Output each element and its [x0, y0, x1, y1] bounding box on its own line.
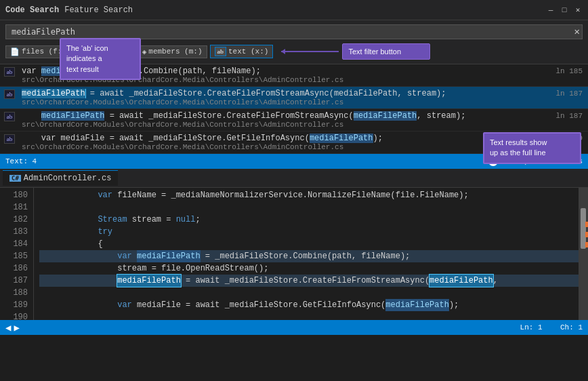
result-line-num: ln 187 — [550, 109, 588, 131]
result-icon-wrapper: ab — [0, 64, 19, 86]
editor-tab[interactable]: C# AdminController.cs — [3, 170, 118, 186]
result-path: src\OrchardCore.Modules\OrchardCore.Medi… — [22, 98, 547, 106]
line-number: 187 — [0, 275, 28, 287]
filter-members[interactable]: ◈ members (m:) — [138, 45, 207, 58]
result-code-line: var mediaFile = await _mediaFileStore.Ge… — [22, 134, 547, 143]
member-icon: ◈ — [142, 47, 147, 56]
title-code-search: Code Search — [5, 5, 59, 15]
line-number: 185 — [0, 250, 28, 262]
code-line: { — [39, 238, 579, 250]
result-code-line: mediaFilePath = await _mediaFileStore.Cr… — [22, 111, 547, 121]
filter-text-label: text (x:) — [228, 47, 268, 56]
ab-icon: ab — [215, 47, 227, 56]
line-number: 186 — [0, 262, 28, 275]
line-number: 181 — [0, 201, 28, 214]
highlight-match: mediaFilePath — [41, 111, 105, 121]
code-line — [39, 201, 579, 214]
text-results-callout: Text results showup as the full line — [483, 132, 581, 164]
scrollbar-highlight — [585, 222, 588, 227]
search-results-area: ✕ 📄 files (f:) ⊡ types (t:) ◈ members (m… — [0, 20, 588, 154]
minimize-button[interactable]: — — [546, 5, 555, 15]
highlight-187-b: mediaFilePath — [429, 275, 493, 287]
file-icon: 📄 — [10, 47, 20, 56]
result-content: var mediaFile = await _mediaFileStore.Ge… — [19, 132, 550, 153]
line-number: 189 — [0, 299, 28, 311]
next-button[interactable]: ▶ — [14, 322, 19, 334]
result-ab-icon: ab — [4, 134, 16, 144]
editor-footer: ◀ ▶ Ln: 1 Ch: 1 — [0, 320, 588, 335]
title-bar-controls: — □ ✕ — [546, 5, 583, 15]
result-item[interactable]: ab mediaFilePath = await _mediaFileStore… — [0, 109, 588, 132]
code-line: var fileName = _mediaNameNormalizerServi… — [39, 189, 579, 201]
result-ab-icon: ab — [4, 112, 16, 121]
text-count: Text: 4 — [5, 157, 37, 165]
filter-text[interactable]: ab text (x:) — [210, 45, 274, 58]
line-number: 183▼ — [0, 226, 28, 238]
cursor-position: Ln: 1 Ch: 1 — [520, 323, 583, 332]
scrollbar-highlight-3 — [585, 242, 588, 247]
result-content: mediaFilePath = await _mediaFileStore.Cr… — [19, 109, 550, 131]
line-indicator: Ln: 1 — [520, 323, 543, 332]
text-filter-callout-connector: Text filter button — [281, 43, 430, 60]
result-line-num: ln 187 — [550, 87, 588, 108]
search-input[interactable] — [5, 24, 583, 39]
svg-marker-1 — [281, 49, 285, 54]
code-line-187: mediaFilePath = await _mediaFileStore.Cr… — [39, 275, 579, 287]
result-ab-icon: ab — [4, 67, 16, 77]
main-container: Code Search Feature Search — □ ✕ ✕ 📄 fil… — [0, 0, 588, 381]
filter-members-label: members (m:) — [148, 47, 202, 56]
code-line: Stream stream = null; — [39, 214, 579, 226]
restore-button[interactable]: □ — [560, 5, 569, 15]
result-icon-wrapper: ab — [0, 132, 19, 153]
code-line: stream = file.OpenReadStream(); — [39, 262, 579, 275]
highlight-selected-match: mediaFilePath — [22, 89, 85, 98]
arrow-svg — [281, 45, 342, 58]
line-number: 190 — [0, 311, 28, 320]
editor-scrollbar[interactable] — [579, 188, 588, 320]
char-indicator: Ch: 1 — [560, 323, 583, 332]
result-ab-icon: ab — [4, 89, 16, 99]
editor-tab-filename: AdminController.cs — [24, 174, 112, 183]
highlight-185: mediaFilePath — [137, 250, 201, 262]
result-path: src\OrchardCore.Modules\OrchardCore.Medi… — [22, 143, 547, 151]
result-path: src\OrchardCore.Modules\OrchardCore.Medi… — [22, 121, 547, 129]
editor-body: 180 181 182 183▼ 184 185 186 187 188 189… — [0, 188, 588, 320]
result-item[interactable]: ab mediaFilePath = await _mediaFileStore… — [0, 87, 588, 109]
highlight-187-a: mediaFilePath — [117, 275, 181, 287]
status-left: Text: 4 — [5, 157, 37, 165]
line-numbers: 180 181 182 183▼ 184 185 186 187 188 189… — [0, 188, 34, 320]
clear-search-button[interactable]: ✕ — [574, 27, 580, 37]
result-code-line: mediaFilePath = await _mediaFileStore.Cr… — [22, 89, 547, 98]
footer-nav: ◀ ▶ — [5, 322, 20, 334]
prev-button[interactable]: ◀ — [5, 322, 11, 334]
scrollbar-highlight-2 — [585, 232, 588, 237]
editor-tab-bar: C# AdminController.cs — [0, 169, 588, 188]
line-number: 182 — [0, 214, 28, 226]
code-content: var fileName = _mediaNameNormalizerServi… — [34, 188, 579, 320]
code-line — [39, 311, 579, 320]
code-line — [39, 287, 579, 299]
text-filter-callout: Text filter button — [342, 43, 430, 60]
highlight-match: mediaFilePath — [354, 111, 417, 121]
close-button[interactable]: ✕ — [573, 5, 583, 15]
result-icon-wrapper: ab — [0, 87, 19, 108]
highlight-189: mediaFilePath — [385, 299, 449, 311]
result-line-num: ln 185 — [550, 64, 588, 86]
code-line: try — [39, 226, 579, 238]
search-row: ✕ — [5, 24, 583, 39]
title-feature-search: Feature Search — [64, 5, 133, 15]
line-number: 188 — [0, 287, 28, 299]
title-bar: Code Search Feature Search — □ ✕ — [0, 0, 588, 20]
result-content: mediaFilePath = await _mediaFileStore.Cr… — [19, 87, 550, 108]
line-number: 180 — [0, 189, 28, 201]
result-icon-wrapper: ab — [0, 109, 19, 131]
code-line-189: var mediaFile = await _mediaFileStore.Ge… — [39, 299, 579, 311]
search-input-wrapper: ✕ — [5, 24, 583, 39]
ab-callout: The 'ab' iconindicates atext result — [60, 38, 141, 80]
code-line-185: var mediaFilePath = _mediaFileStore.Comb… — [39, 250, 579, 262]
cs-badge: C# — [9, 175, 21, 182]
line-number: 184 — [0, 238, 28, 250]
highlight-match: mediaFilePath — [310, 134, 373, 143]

|---|

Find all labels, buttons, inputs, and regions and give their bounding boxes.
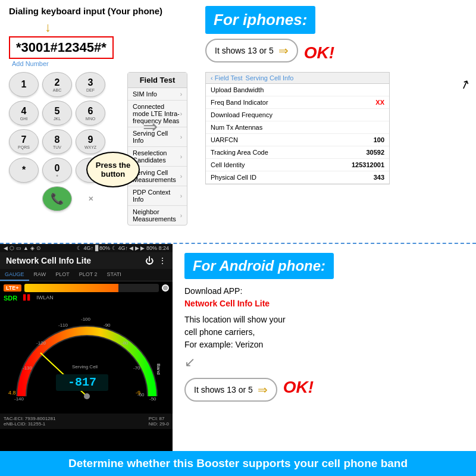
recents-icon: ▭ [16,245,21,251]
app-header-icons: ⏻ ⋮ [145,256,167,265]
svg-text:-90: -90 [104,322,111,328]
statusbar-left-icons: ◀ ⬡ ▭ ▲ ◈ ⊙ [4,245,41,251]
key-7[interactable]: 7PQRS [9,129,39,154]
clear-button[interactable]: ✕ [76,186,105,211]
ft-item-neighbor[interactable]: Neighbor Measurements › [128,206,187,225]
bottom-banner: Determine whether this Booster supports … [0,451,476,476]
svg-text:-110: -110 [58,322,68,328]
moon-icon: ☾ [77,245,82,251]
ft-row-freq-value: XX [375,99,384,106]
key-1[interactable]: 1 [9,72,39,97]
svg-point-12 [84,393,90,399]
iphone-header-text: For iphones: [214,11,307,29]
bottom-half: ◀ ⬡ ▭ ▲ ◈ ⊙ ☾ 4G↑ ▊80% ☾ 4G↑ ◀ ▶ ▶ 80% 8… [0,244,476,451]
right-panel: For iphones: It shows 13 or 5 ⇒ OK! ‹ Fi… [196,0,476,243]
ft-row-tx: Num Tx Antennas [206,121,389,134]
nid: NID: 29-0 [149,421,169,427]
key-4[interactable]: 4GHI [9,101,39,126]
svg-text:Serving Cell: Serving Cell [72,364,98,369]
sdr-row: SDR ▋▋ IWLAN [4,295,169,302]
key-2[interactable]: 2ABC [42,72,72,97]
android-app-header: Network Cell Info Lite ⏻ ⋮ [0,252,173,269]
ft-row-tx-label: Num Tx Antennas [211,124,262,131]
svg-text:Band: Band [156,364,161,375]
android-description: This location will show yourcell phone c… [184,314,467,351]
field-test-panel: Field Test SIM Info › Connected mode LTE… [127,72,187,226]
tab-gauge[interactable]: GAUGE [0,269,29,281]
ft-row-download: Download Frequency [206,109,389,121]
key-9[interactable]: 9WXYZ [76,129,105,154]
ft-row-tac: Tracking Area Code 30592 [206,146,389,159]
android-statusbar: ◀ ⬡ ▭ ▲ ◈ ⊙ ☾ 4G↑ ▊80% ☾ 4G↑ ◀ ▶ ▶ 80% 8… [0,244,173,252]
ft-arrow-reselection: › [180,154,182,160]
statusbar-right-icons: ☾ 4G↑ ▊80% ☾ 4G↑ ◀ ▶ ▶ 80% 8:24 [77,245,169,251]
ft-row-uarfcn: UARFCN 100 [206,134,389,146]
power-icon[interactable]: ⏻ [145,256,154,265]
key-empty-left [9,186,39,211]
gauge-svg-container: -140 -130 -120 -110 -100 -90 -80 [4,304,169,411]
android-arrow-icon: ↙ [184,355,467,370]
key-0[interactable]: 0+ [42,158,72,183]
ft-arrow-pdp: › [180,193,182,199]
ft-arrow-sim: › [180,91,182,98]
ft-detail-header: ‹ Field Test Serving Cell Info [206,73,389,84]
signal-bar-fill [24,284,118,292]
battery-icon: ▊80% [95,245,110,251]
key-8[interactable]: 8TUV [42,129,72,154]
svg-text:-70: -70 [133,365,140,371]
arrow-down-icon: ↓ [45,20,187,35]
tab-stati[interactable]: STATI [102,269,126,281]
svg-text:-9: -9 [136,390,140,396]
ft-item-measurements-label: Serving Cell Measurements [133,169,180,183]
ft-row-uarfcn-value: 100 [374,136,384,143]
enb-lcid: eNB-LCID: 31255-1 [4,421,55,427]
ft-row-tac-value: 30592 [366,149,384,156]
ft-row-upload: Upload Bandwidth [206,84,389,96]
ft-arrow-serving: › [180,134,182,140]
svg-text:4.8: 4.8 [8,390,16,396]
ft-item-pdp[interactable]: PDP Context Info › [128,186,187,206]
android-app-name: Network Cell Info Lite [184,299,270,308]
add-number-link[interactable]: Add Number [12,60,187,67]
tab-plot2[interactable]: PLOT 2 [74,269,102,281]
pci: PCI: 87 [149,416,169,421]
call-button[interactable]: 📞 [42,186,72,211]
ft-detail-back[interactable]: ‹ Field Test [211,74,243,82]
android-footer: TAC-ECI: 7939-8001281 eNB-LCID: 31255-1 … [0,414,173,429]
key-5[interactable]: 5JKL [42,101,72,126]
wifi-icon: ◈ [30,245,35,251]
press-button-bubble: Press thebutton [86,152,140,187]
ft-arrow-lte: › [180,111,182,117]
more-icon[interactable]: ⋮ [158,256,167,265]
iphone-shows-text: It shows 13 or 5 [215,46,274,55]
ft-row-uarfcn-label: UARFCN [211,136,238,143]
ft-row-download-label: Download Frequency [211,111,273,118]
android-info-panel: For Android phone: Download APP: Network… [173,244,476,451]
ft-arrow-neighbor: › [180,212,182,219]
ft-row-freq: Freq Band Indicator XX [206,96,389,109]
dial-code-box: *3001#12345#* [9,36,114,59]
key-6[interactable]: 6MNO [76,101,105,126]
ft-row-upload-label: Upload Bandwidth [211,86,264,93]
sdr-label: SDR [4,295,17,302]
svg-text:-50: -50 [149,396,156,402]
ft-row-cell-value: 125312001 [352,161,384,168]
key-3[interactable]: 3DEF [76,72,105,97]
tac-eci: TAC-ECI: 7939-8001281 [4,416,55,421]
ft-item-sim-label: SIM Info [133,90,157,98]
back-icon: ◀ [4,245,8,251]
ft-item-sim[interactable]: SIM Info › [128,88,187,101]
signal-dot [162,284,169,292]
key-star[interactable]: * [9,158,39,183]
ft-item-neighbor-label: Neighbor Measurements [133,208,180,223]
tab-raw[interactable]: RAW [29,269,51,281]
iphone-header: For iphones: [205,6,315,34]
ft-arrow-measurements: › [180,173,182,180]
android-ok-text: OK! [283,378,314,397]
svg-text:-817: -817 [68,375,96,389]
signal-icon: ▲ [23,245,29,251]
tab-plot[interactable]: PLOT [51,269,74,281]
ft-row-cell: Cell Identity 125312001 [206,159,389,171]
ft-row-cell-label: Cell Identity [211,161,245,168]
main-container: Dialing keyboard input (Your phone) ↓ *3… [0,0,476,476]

|---|

- What is needed -
Gather from the records above every line containing the string "PLOT".

- Answer section -
tab-plot2[interactable]: PLOT 2 [74,269,102,281]
tab-plot[interactable]: PLOT [51,269,74,281]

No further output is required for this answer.